Taher kicked off his career in the field of children's literature in 2001, when Dar Al Shorouk published his first book ‘My New Friend’. The book got second place in The Egyptian Board on Books for Young People Competition for Professionals. Taher, so far has more than 40 books for children, many of which are award-winning including ‘Black Spot’ which won the Etisalat Award in 2010 and ‘Animals’ Dreams’  that won The Annual Arabic Children's Book Award, Read Here, There and Everywhere, from the Anna Lindh Foundation in 2011.

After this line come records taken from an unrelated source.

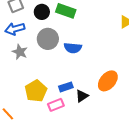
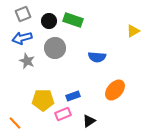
blue semicircle: (73, 48) -> (97, 57), moved
yellow pentagon: (36, 91) -> (43, 100), turned 30
black triangle: (82, 96) -> (89, 121), moved

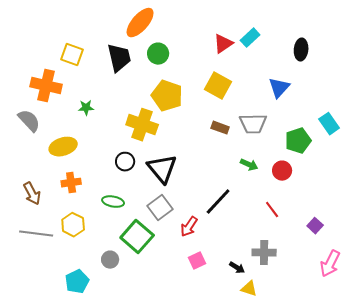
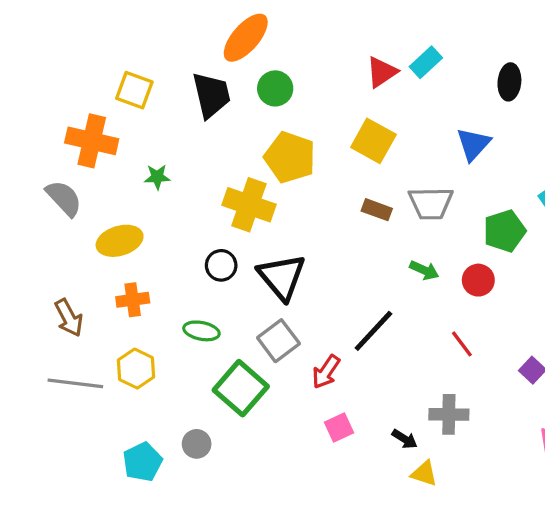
gray circle: (110, 260) -> (197, 444), moved

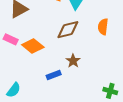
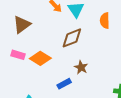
orange semicircle: (103, 27) -> (105, 21), moved

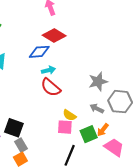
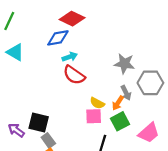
gray star: (98, 81) -> (124, 64), turned 30
gray arrow: (97, 108) -> (126, 93), turned -136
orange arrow: (103, 130) -> (118, 103), moved
pink trapezoid: (114, 147) -> (149, 133), turned 110

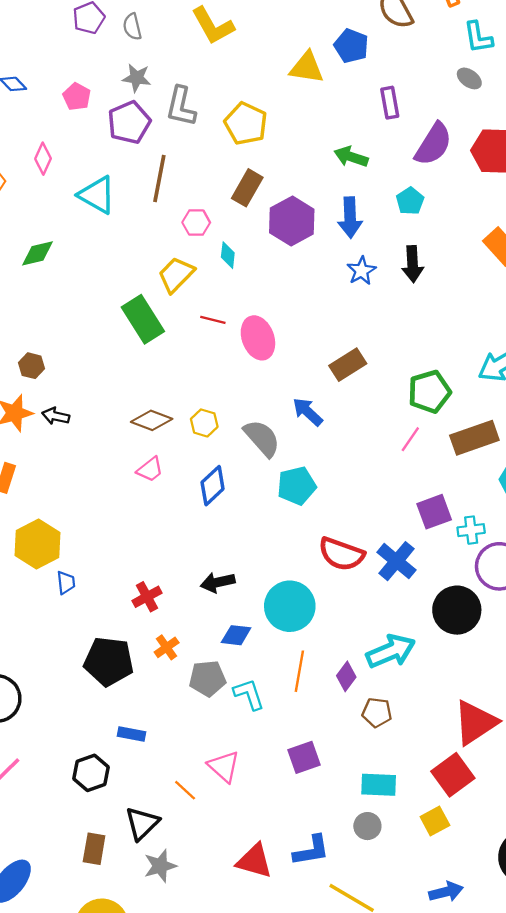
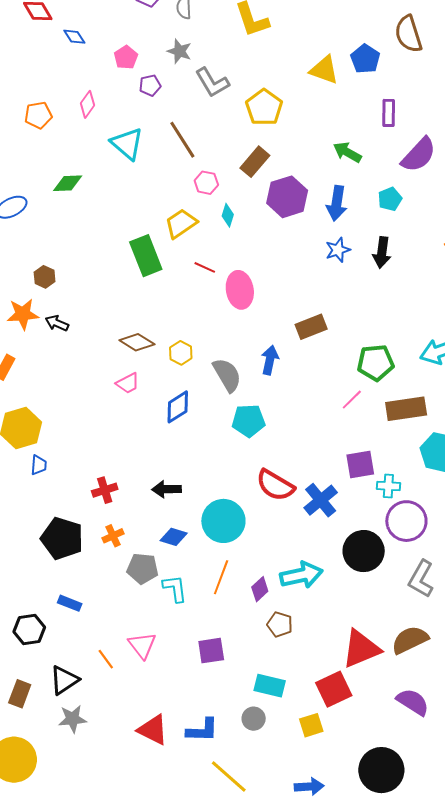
gray L-shape: (181, 106) -> (212, 82), turned -54
purple pentagon: (129, 122) -> (150, 85), moved, size x0.6
brown line: (159, 178) -> (182, 140), turned -54
blue arrow: (308, 412) -> (270, 360), turned 48

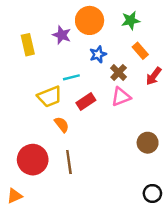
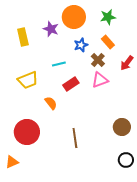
orange rectangle: (140, 51) -> (108, 42), moved
yellow trapezoid: (50, 97) -> (28, 80), moved
brown circle: (148, 143) -> (122, 127), moved
brown line: (69, 162) -> (75, 138), moved

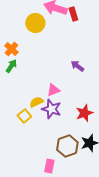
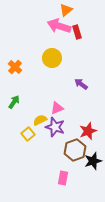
yellow circle: (35, 23) -> (52, 58), moved
green arrow: (11, 66) -> (14, 102), moved
brown hexagon: (67, 146) -> (75, 150), moved
pink rectangle: (49, 166) -> (63, 178), moved

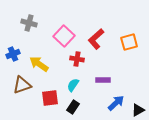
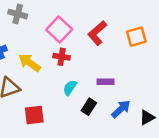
red cross: (77, 59) -> (62, 57), moved
red square: (50, 98) -> (34, 115), moved
black rectangle: (73, 107) -> (89, 107), moved

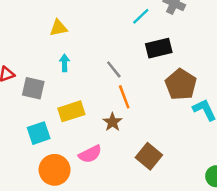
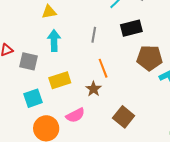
cyan arrow: (65, 63) -> (54, 41), size x1.5
gray line: (114, 69) -> (94, 35), moved, turned 49
brown pentagon: (181, 85) -> (149, 58), turned -30

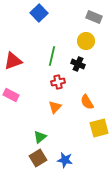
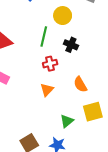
yellow circle: (86, 41) -> (63, 16), moved
green triangle: (40, 137) -> (67, 121), moved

Taher's career in children's literature field is not limited to writing stories only, but he also illustrates children books; for example: ‘The Watermelon’ written by Taghreed Najjar. In 1999, Taher got first place in The Egyptian Board on Books for Young People Competition for Professionals for illustrating ‘The Watermelon’.

Currently, Taher is working in a project with ‘Le Port a Jauni’, a French publishing house. The project aims to publish bilingual children book series, to break cultural barriers between children of Arabic and French culture. With ‘Le Port a Jauni’ Taher has published several books including ‘A country: Voyage without Baggage’, ‘The Dancers’, and ‘My Crazy Ideas’.

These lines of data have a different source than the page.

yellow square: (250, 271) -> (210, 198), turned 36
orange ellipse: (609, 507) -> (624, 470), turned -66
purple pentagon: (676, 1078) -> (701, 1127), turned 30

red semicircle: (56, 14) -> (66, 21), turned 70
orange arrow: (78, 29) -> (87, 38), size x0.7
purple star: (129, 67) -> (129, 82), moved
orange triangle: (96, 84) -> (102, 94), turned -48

Taher believes that children have their own and  unique experience, gained from interaction with the surrounding environment; hence, this is why Taher's books focuses on the question rather than on the answer. He assumes that it is an unfortunate step for the author of children's stories to pretend that he knows everything and provide children with lessons in such a silly and traditional way. It became a must for the writer  to involve the child in the story and make him interact with the events, characters, or drawings. This involvement, in his point of view, requires paying attention to both the scenario and the illustration of the book.

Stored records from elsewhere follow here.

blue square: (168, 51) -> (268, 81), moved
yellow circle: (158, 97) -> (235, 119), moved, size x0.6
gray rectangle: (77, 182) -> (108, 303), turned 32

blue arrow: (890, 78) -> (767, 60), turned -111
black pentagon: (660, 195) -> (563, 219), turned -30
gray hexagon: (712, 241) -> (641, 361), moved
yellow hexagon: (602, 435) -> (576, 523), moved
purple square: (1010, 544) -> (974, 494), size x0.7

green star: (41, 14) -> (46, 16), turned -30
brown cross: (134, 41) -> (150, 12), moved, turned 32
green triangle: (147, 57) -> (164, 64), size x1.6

Taher has six art galleries, four of them were held in Egypt and two in France. His most recent exhibition "Fades Away" was held in Egypt in 2022.

He, additionally, has conducted many workshops for children in different parts of the world, such as Paris, Marseille, Cairo, Dubai, and Munich.

==Works==
Taher has more than 40 books for children for instance:

- My New Pal (Original title: Sahibi El Jadid), 2001 (ISBN: 9770907308)
- Fizo Is Happy Now (Original title: Fizo Asbaha Saidan), 2003 (ISBN:  13 9789770925096)
- The Morons (Original title: Al-Aghbiyaa), 2007
- The Black Spot (Original title: Al-Noqta Al-Soda), 2009 (ISBN: 13 9789770926115)
- My Beautiful Letters (Original title: Horoufy Al-Gamila), 2010
- Animals’ Dreams (Original title: Ahlam Al-Hayawanat), 2010

==Awards==
Some of Taher's awards include:

2001: Egyptian Board on Books for Young People Competition for Professionals (second place) for ‘My New Pal’.

2010: Etisalat Award for ‘The Black Spot’.

2011: The Annual Arabic Children's Book Award, Read Here, There and Everywhere, from the Anna Lindh Foundation for ‘Animals’ Dreams’

==Nominations==

- ‘Seven Souls’ was longlisted for Sheikh Zayed Award – Children and Young People's Literature and Translation Section (2012).
- ‘The Island of Sailor Barakat’ was nominated for the Etisalat Award- Best Direction Section (2019).